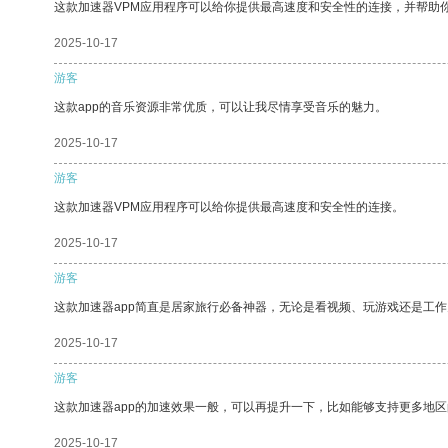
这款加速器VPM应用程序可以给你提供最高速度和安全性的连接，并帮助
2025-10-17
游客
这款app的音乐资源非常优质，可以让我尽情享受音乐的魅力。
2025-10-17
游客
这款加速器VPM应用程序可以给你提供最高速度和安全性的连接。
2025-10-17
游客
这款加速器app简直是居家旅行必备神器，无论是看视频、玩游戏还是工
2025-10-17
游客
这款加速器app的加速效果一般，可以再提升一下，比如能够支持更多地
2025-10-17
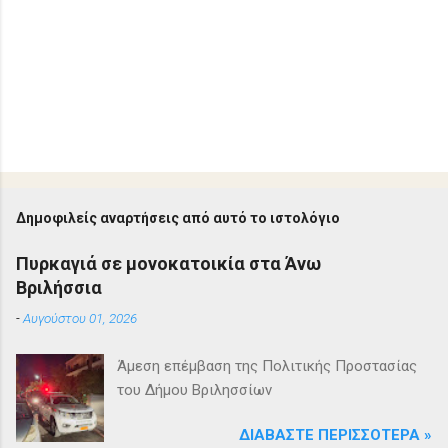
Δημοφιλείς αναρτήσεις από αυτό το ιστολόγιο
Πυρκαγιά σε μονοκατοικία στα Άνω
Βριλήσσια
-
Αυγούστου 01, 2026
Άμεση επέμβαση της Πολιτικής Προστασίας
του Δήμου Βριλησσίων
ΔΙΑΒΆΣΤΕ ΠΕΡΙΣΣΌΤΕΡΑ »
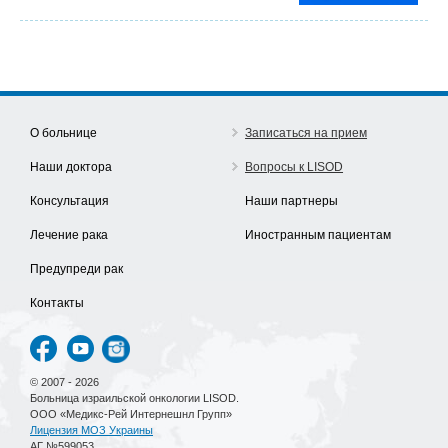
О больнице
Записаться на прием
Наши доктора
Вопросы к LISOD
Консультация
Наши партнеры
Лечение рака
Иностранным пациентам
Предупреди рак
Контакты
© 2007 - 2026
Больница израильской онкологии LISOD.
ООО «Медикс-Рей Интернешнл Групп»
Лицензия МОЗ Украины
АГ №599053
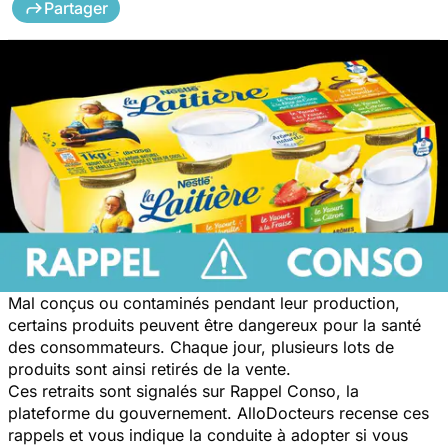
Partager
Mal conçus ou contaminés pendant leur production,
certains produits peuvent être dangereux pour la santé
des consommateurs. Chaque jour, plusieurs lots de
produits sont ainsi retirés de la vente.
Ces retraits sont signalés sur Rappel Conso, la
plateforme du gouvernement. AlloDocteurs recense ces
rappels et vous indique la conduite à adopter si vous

----

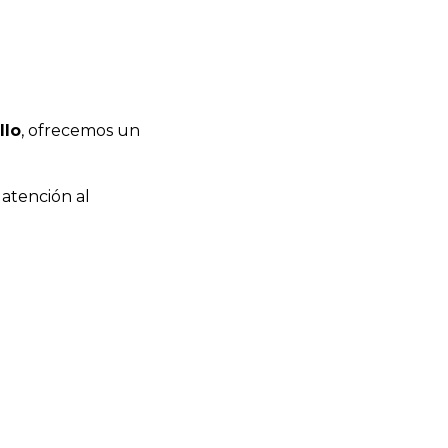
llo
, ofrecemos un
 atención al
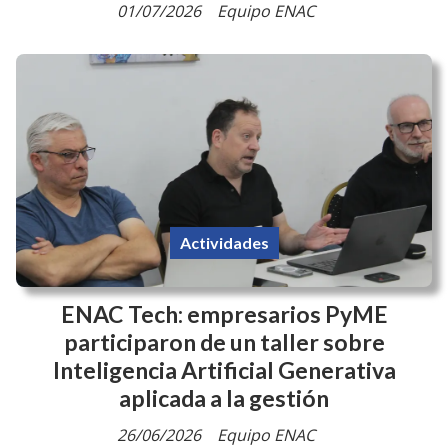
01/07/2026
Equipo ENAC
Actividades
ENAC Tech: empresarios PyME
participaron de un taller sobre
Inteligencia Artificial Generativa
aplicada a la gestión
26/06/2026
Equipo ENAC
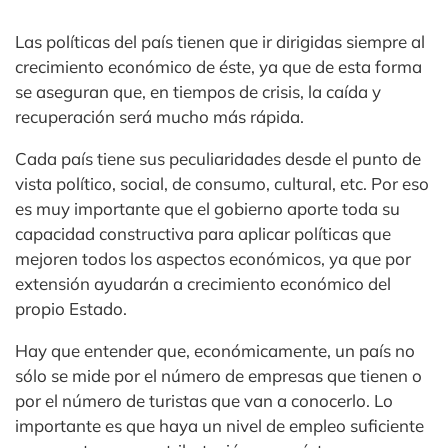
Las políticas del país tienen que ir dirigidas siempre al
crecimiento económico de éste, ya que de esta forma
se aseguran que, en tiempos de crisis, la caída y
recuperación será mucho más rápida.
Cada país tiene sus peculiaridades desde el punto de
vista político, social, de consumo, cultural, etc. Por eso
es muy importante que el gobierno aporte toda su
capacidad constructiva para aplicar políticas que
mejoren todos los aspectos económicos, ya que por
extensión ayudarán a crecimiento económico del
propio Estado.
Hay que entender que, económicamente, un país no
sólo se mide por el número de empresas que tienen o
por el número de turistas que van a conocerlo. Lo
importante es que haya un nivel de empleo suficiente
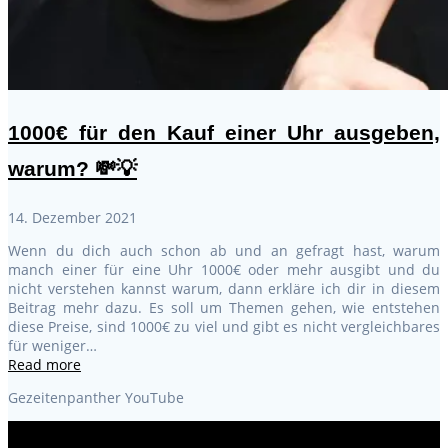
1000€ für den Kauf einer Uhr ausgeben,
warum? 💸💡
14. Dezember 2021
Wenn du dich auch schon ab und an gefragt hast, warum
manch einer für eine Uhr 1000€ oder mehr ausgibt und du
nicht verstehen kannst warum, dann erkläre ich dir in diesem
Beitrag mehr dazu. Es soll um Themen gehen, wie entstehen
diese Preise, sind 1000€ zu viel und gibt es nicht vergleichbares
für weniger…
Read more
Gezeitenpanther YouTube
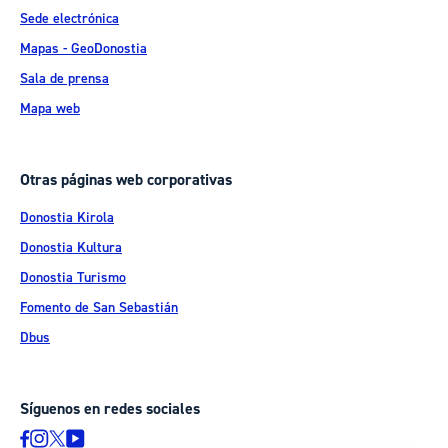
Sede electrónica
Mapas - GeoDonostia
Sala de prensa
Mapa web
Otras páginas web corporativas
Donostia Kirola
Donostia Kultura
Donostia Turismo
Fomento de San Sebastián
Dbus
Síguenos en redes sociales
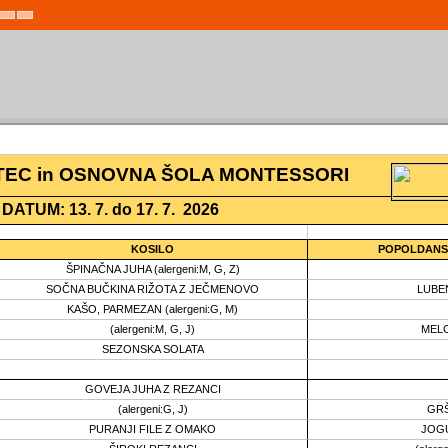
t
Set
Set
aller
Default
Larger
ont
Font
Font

----

• **Task to carry out**: Take the lines above starting at the one containing "vista político, social, de" and ending at the one containing "nicht verstehen kannst", and print them again exactly, without pictures.

• **Response below**:
vista político, social, de consumo, cultural, etc. Por eso
es muy importante que el gobierno aporte toda su
capacidad constructiva para aplicar políticas que
mejoren todos los aspectos económicos, ya que por
extensión ayudarán a crecimiento económico del
propio Estado.
Hay que entender que, económicamente, un país no
sólo se mide por el número de empresas que tienen o
por el número de turistas que van a conocerlo. Lo
importante es que haya un nivel de empleo suficiente
1000€ für den Kauf einer Uhr ausgeben,
warum? 💸💡
14. Dezember 2021
Wenn du dich auch schon ab und an gefragt hast, warum
manch einer für eine Uhr 1000€ oder mehr ausgibt und du
nicht verstehen kannst warum, dann erkläre ich dir in diesem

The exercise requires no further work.